In [40]:
import numpy as np
import pandas as pd
import pywt
from sklearn.cross_validation import train_test_split
from sklearn.ensemble import RandomForestRegressor
from sklearn.cross_validation import cross_val_score
from sklearn.grid_search import GridSearchCV

### Wavelet Transform Class.
DictT.dot is a method corresponding to the DWT operator.

In [41]:
class DictT(object):

    def __init__(self, name, level):
            self.name = name
            self.level = level
            self.sizes = []

    def dot(self, mat):

        m = []

        if mat.shape[0] != mat.size:
            for i in xrange(mat.shape[1]):
                c = pywt.wavedec(mat[:, i], self.name, level=self.level)
                self.sizes.append(map(len, c))
                c = np.concatenate(c)
                m.append(c)
            return np.asarray(m).T
        else:
            c = pywt.wavedec(mat, self.name, level=self.level)
            self.sizes.append(map(len, c))
            return np.concatenate(c)

### Import data.

In [42]:
training = pd.read_csv('Data/training_input.csv', delimiter=',')
output = pd.read_csv('Data/training_output.csv', delimiter=';')
testing = pd.read_csv('Data/testing_input.csv', delimiter=',')

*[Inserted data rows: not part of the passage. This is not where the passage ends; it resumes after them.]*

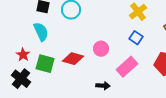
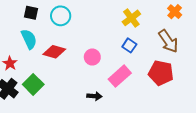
red diamond: (73, 59) -> (54, 52), moved
green square: (45, 64) -> (33, 84), moved, turned 30

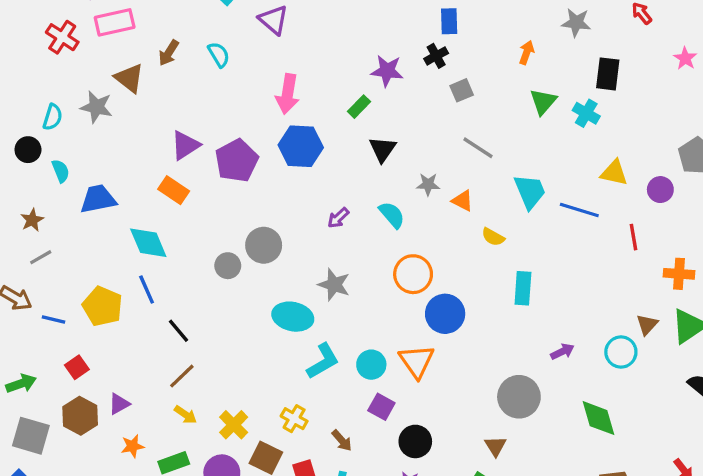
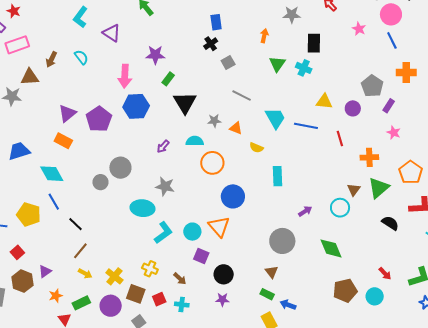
purple star: (387, 71) -> (155, 55), moved
brown triangle: (129, 78) -> (30, 77), turned -36
black triangle: (383, 149) -> (185, 103), size x1.4
cyan semicircle: (392, 215) -> (195, 141), turned -42
orange circle: (413, 274) -> (212, 163), moved

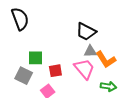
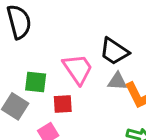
pink trapezoid: (84, 69) -> (78, 69), moved

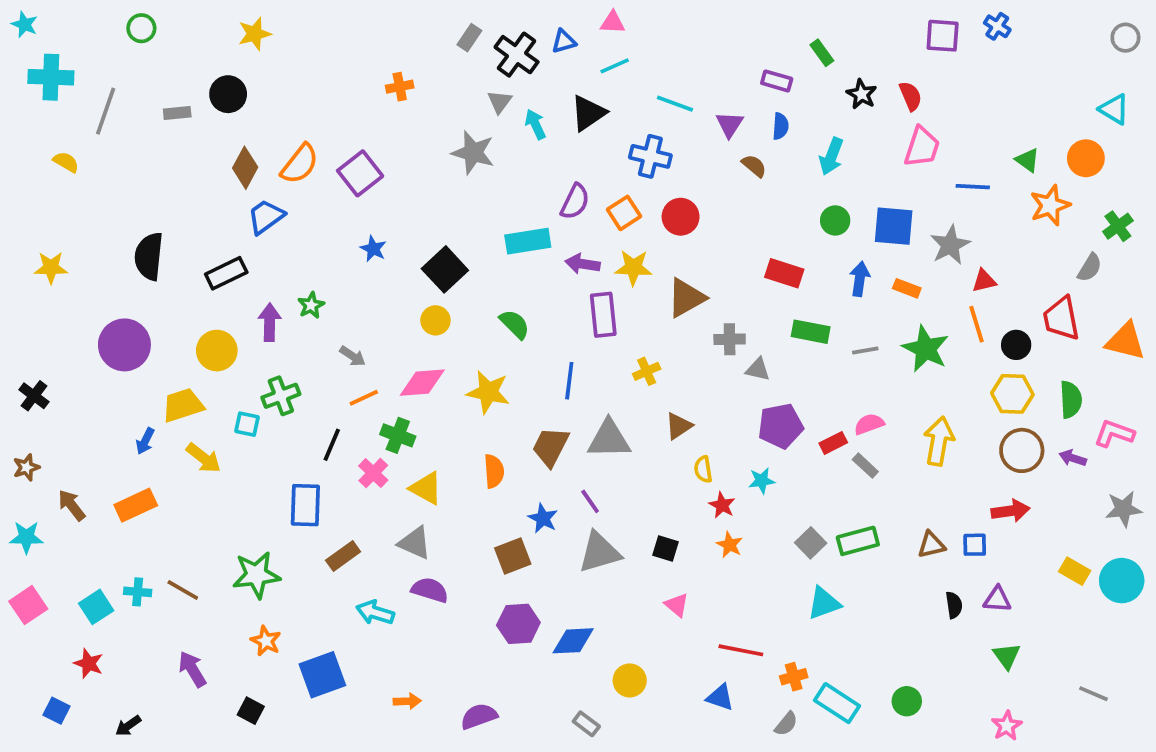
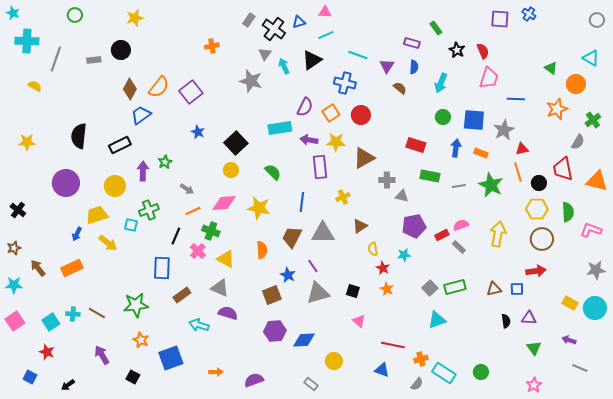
green triangle: (1027, 160) -> (551, 68), moved
purple arrow: (1073, 458) -> (569, 340), moved

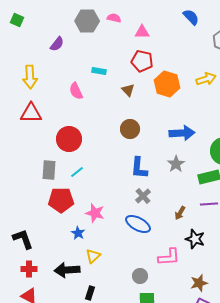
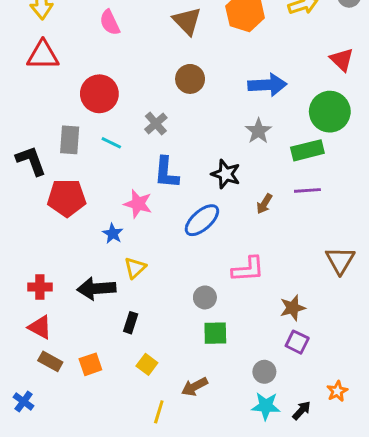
brown triangle: (128, 90) -> (187, 21), size x1.5
blue L-shape: (139, 168) -> (166, 173), moved
cyan line: (77, 172) -> (111, 143), turned 64
gray cross: (143, 196) -> (156, 124), moved
red pentagon: (61, 200) -> (67, 198), moved
blue ellipse: (138, 224) -> (202, 220), turned -70
black L-shape: (23, 239) -> (31, 161), moved
black star: (195, 239) -> (226, 174), moved

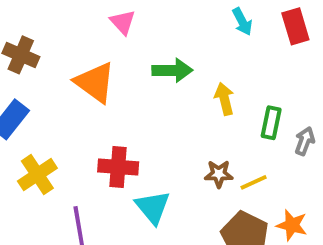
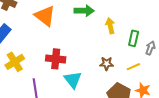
yellow line: (254, 182) -> (133, 67), moved

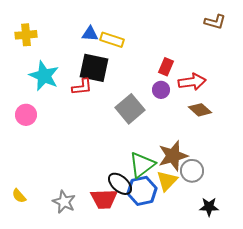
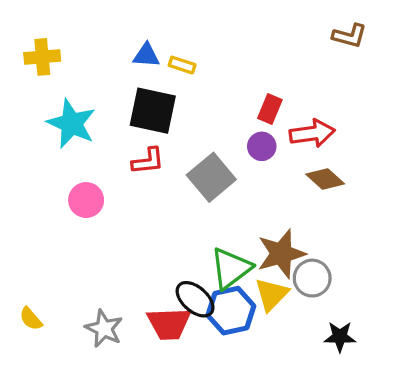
yellow rectangle: (112, 40) -> (182, 65), size x0.7
red L-shape: (82, 87) -> (148, 161), moved
pink circle: (26, 115) -> (86, 200), moved

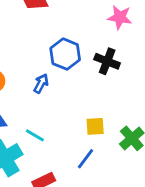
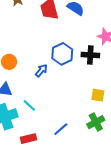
black cross: (107, 61) -> (90, 55), moved, turned -30
yellow square: (95, 126) -> (98, 95), moved

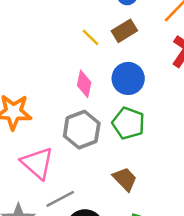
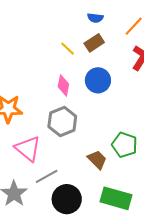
green pentagon: (128, 123) -> (125, 145), moved

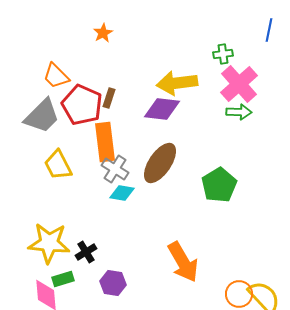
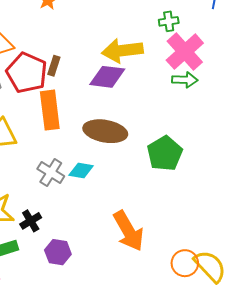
brown ellipse: (160, 163) -> (105, 131), turned 66
gray cross: (115, 169) -> (51, 172), moved
cyan diamond: (122, 193) -> (81, 170), moved

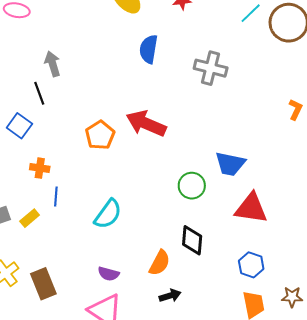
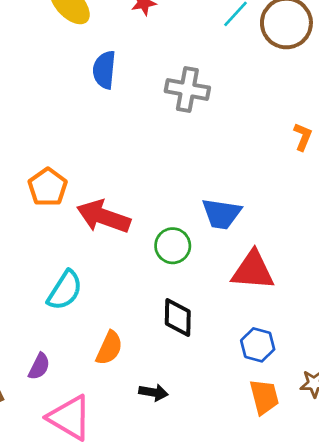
red arrow: (146, 124) -> (104, 217), moved
orange semicircle: (160, 263) -> (109, 348), moved
purple semicircle: (109, 274) -> (39, 366), moved, turned -75
black arrow: (170, 296) -> (154, 392), turned 30

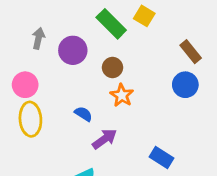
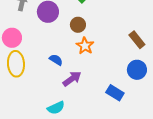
brown rectangle: (191, 52) -> (137, 40), moved
blue circle: (185, 85) -> (137, 70), moved

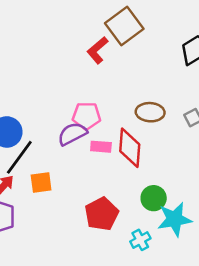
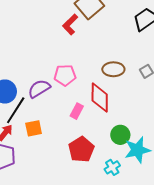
purple semicircle: (72, 134) -> (39, 89), moved
pink rectangle: (101, 147) -> (77, 111), moved, turned -63

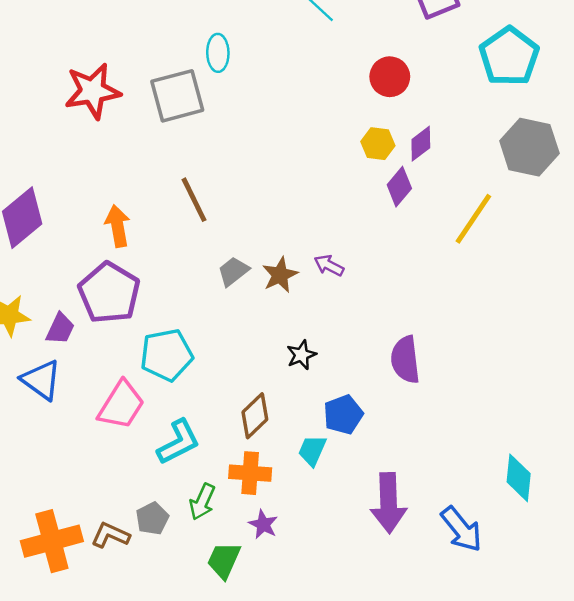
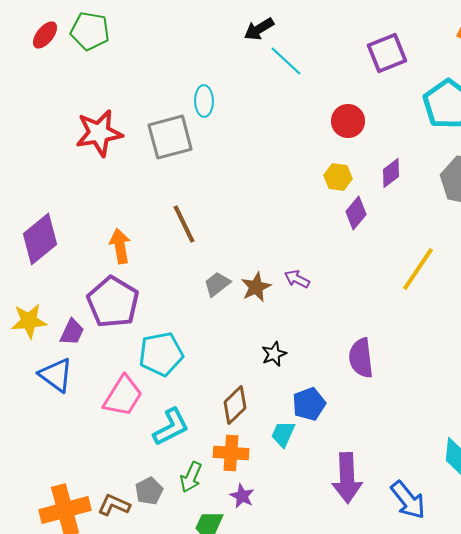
purple diamond: (421, 144) -> (391, 173), moved
yellow line: (473, 219) -> (418, 269), moved

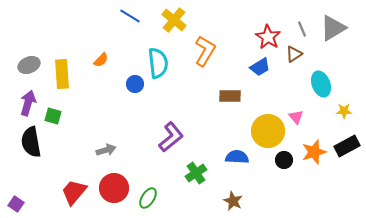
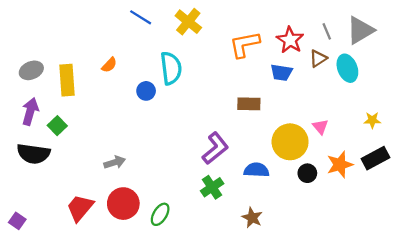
orange L-shape: (205, 51) -> (245, 44), moved, turned -132
blue trapezoid: (260, 67) -> (281, 73), turned 40
cyan ellipse: (321, 84) -> (347, 68), moved
green square: (53, 116) -> (57, 126), turned 30
purple L-shape: (171, 137) -> (215, 148), moved
black semicircle: (31, 142) -> (33, 154), turned -72

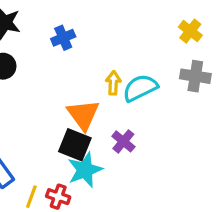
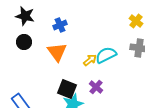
yellow arrow: (113, 83) -> (90, 60), moved, turned 48
orange triangle: (83, 115) -> (57, 52), moved

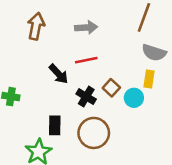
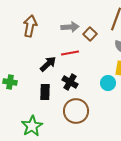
black arrow: (59, 74) -> (48, 64), turned -90
brown square: (111, 88) -> (90, 34), moved
black rectangle: (55, 125) -> (45, 92), moved

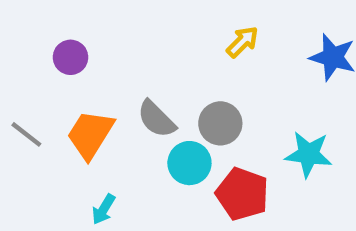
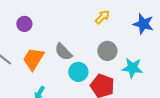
gray circle: (220, 123) -> (107, 51), moved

TODO: Interpolate the training input ?

In [43]:
testing = testing.interpolate(axis=1)

In [44]:
training = training.drop(pd.isnull(training).any(1).nonzero()[0]).reset_index(drop=True)
training = pd.merge(training, output, on='ID', how='inner')

x = training.drop(["ID", "date", "product_id", "TARGET"], axis=1).values
y = training["TARGET"].values

In [45]:
print "Full labelled set :\n", x.shape, "\n", y.shape

Full labelled set :
(513947, 54) 
(513947,)


### Create wavelet dictionary.
NB: 'db1' is the classical DFT operator.

In [46]:
wave_name = 'db17'
wave_level = None
wavelet_operator_t = DictT(level=wave_level, name=wave_name)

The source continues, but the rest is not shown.